Flying Without a Net: Space Radiation Cancer Risk Predictions without a Gamma-Ray Basis

Abstract

It is well known that the spatial distribution of ionization in cells and tissue from heavy ions and other high linear energy transfer (LET) radiation leads to qualitative and quantitative differences in biological effects compared to low LET radiation such as gamma-rays. However, models used to estimate risks involve extensive use of gamma-ray data, including low LET radiation epidemiology, the role of gamma-rays in estimates of quality factors (QF), and the dose and dose-rate reduction effectiveness factor (DDREF). In tumor induction studies, high LET radiation typically have demonstrable dose responses in many animal strains and tissue, while gamma-ray exposures often lead to a weak or poorly determined dose response at low to moderate doses (<2 Gy) leading to large uncertainties in QF estimates. Here we consider an alternate risk prediction approach, avoiding low epidemiology, the QF and DDREF, by formulating a fluence based track structure model of excess relative risk (ERR) with parameters estimated from animal studies with heavy ions and neutrons for the induction for lung and breast cancer in females and liver cancer in males. The ERR model is applied directly with cancer rates for the US population to predict lifetime risks to astronauts at solar minimum. Results for male liver and female breast cancer risk show that the ERR model agrees fairly well with estimates of a QF model with estimates of non-targeted effects (NTE), and is about 2-fold higher than the QF model that ignores NTE. The effective damage area derived by the ERR model for breast and liver tumors is several times that of a mammalian cell nucleus, which suggests NTE likely contribute to cancer risk.
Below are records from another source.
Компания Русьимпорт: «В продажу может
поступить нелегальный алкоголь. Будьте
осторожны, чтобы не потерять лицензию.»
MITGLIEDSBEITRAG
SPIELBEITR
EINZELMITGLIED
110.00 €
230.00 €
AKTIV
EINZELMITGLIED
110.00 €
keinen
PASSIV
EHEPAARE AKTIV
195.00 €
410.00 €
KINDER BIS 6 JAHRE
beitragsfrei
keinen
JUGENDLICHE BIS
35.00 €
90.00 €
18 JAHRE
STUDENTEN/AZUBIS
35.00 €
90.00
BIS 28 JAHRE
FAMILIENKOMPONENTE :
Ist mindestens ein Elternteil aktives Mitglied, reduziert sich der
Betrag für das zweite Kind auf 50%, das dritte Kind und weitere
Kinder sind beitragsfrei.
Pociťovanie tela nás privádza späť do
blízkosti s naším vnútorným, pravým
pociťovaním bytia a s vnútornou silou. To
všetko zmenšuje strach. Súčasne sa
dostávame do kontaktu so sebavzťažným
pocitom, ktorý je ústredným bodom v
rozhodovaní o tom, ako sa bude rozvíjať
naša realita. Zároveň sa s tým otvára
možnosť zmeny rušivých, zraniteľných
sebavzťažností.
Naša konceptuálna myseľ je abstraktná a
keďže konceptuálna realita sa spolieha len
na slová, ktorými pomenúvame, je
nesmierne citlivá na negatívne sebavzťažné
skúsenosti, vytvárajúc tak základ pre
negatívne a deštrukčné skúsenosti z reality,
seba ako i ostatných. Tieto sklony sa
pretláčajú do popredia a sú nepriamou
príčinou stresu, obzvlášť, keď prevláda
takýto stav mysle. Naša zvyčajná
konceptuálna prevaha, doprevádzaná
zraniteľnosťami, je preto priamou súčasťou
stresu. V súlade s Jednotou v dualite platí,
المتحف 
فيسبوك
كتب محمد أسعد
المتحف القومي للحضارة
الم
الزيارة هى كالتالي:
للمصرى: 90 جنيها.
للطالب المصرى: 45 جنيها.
For female lung cancer risk, the ERR model predicts 2-fold and 5-fold lower risk compared to the QF models with or without NTE, respectively. We suggest that the direct ERR approach when coupled with improved experimental models of tissue specific cancers representing human risks would lead to large reductions in the uncertainties in space radiation risk projections by avoiding low LET uncertainties.